Genau hier setzte das Projekt AM_Reinforce an. Ziel war die Entwicklung einer biologisch inspirierten Methode zur lastgerechten Endlosfaserverstärkung additiv gefertigter Tragstrukturen. Das Bionik-Innovations-Centrum (B-I-C) unterstützte das Projekt durch die Entwicklung eines Numerik-Tools zur optimalen Ausrichtung der Verstärkungsfasern entlang der Hauptbelastungspfade – nach dem Vorbild natürlicher, lastadaptiver Faserarchitekturen.

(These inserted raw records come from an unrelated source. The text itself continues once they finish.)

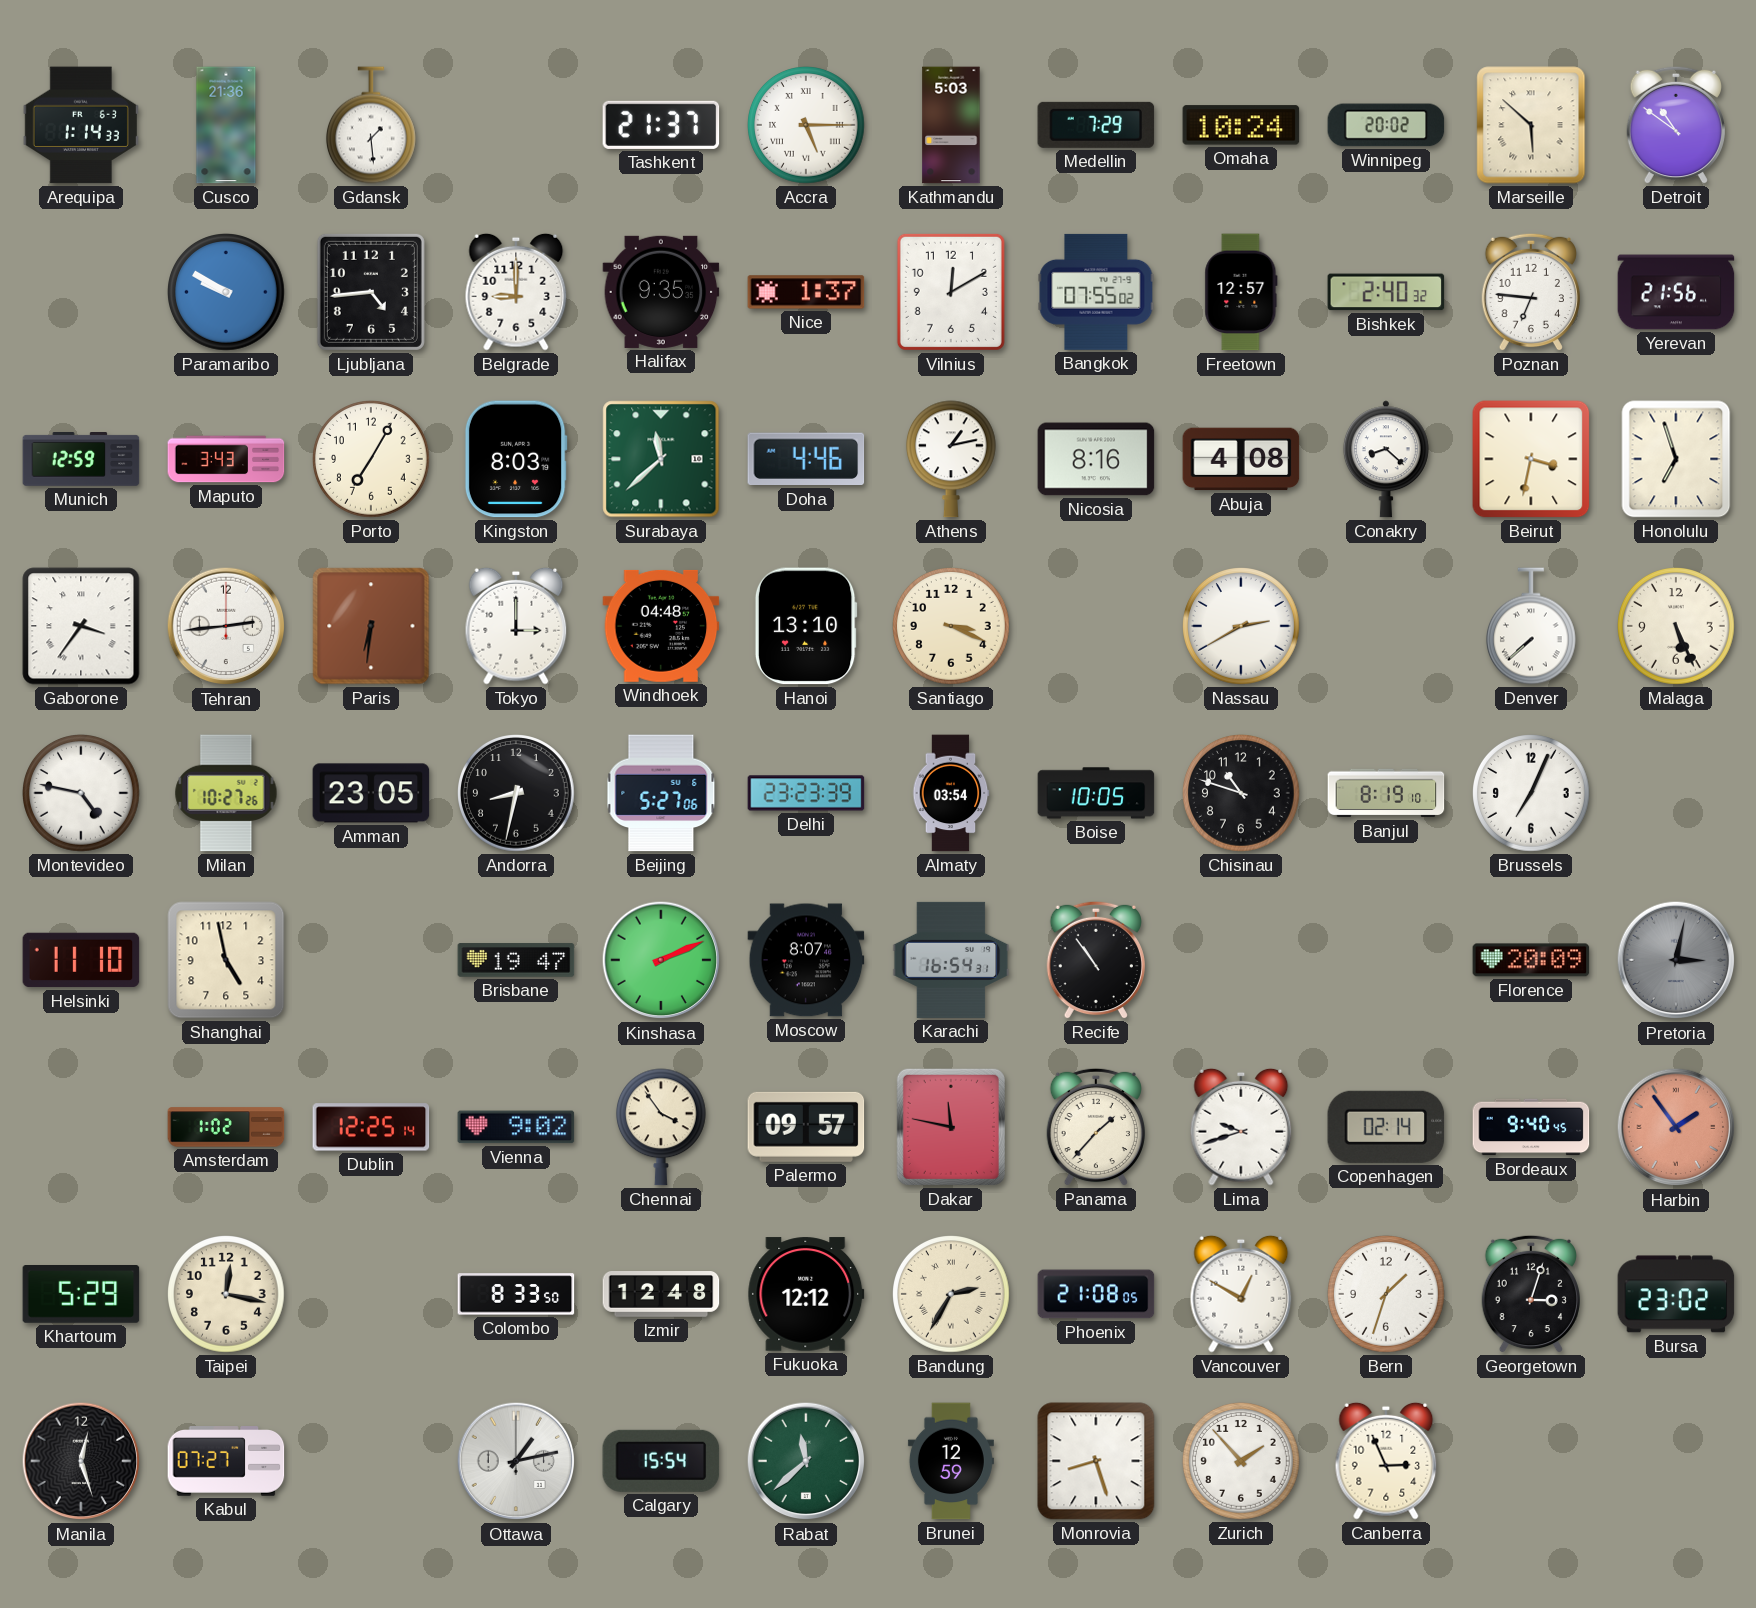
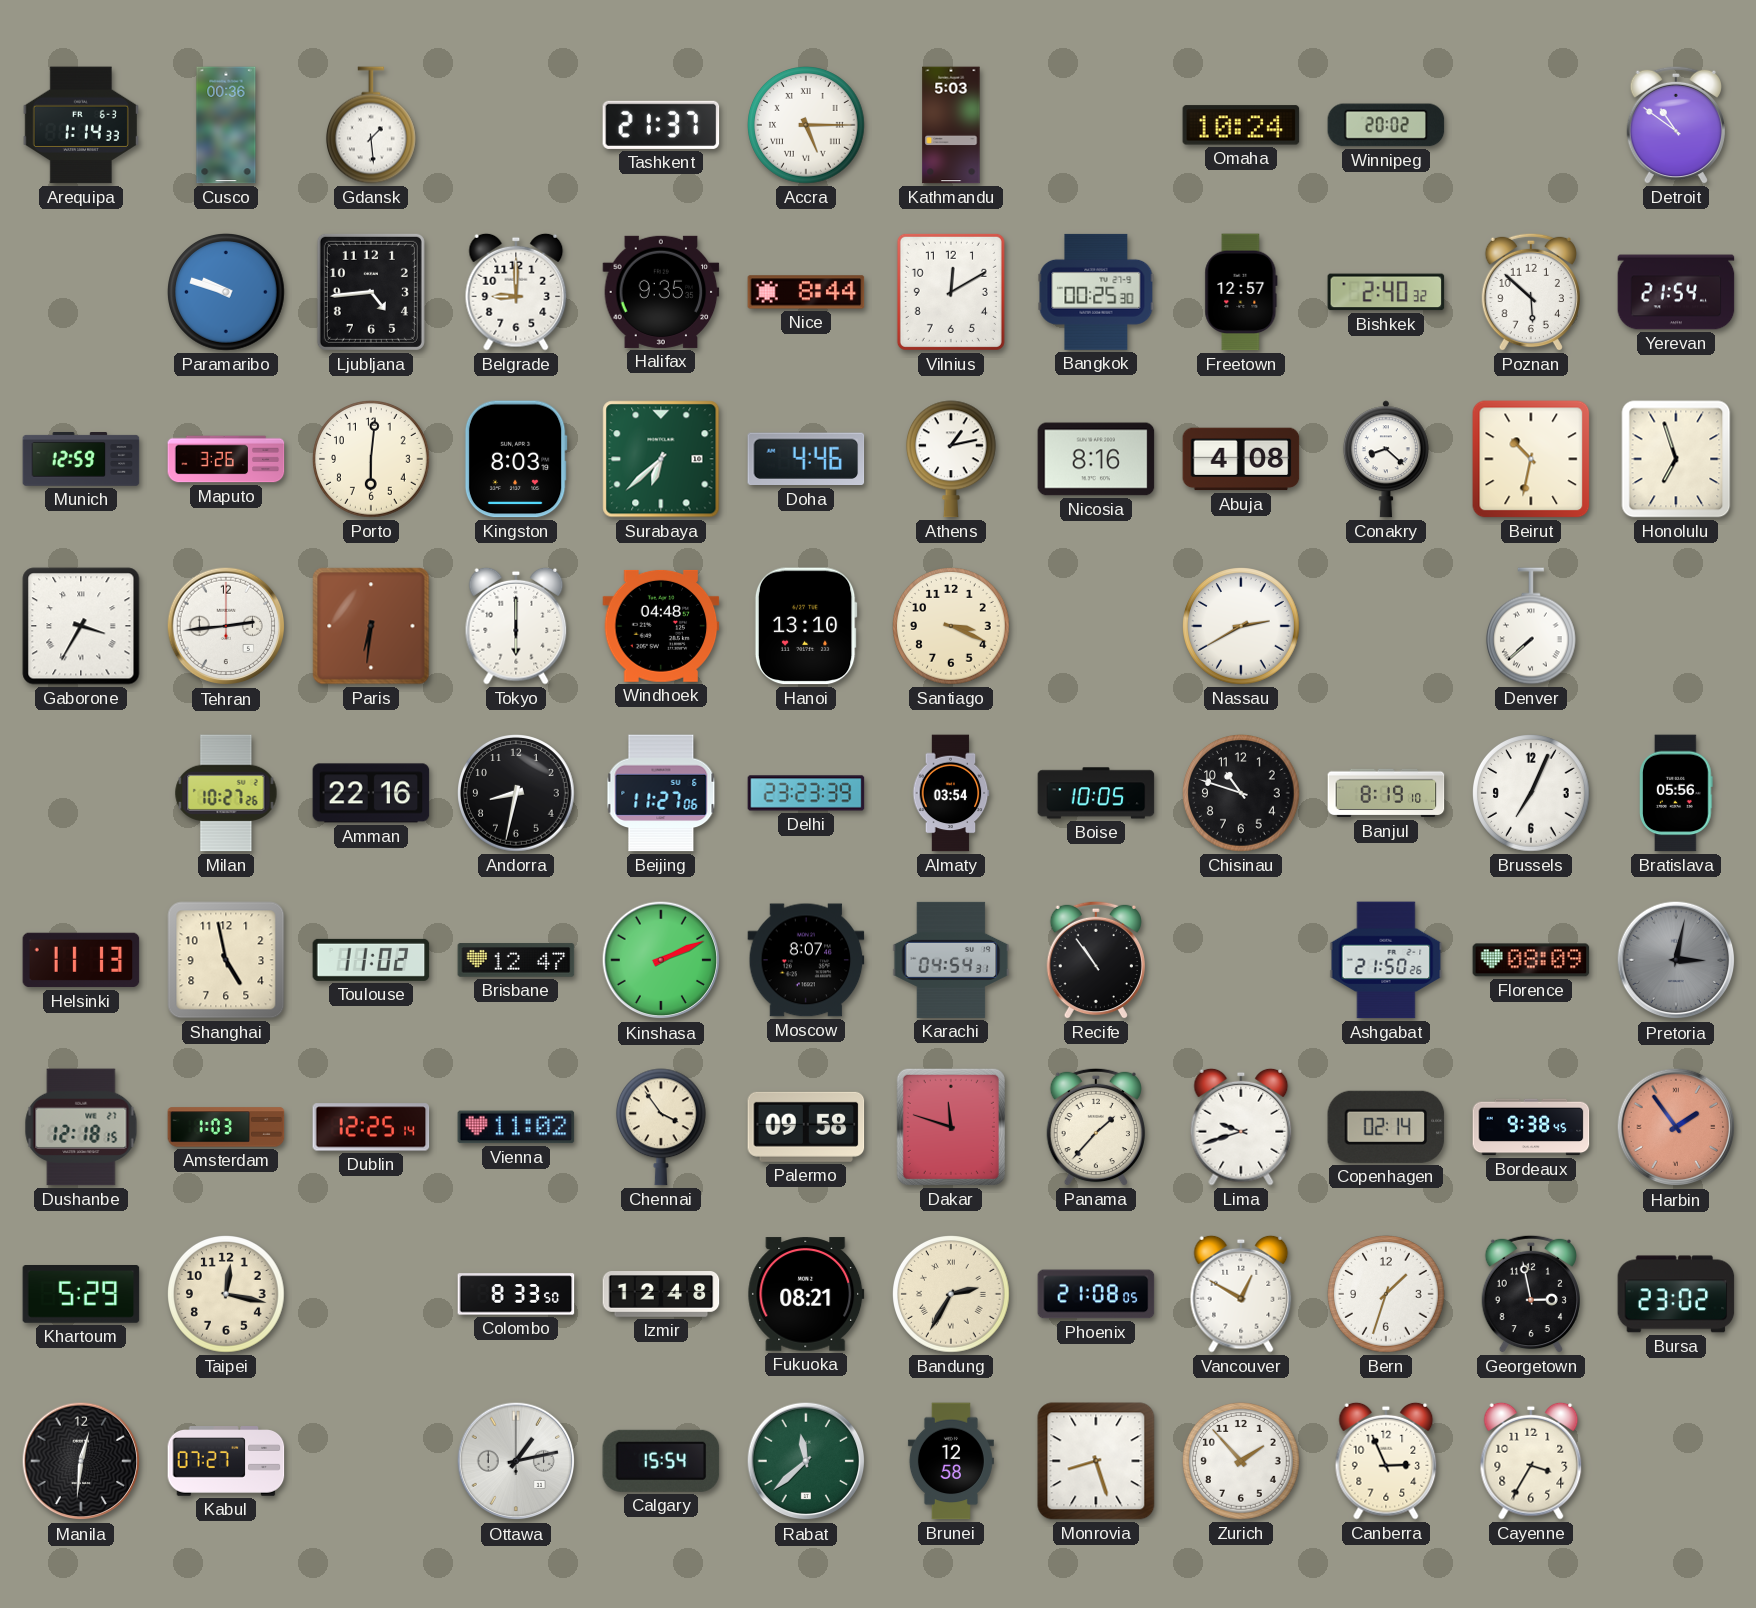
Cusco: 21:36 -> 00:36
Medellin: 7:29 -> none
Marseille: 5:52 -> none
Paramaribo: 9:50 -> 9:48
Nice: 1:37 -> 8:44
Bangkok: 07:55 -> 00:25
Poznan: 6:46 -> 5:52
Yerevan: 21:56 -> 21:54
Maputo: 3:43 -> 3:26
Porto: 7:05 -> 6:01
Surabaya: 11:38 -> 6:38
Beirut: 3:32 -> 10:32
Gaborone: 3:36 -> 3:35
Tokyo: 3:00 -> 6:00
Malaga: 5:26 -> none
Montevideo: 4:47 -> none
Amman: 23:05 -> 22:16
Beijing: 5:27 -> 11:27
Bratislava: none -> 05:56
Helsinki: 11:10 -> 11:13
Toulouse: none -> 11:02
Brisbane: 19:47 -> 12:47
Karachi: 16:54 -> 04:54
Ashgabat: none -> 21:50
Florence: 20:09 -> 08:09
Dushanbe: none -> 12:18
Amsterdam: 1:02 -> 1:03
Vienna: 9:02 -> 11:02
Palermo: 09:57 -> 09:58
Dakar: 11:47 -> 11:48
Bordeaux: 9:40 -> 9:38
Fukuoka: 12:12 -> 08:21
Georgetown: 3:03 -> 2:58
Manila: 12:27 -> 12:31
Brunei: 12:59 -> 12:58
Cayenne: none -> 3:35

In Kooperation mit der J. Schmalz GmbH und dem Fraunhofer-Institut für Werkzeugmaschinen und Umformtechnik wurde die Methode an einem Kragarm eines ergonomischen Handhabungssystems erprobt, wie er beispielsweise in Exoskeletten zum Heben von Lasten eingesetzt wird. Zunächst wurde ein an den Bauraum angepasstes CAD-Modell entwickelt und mittels SKO optimiert. Anschließend erfolgte mit CAIO die Berechnung der optimalen Faserpfade, die in ein fertigungsgerechtes Kanalmodell überführt wurden.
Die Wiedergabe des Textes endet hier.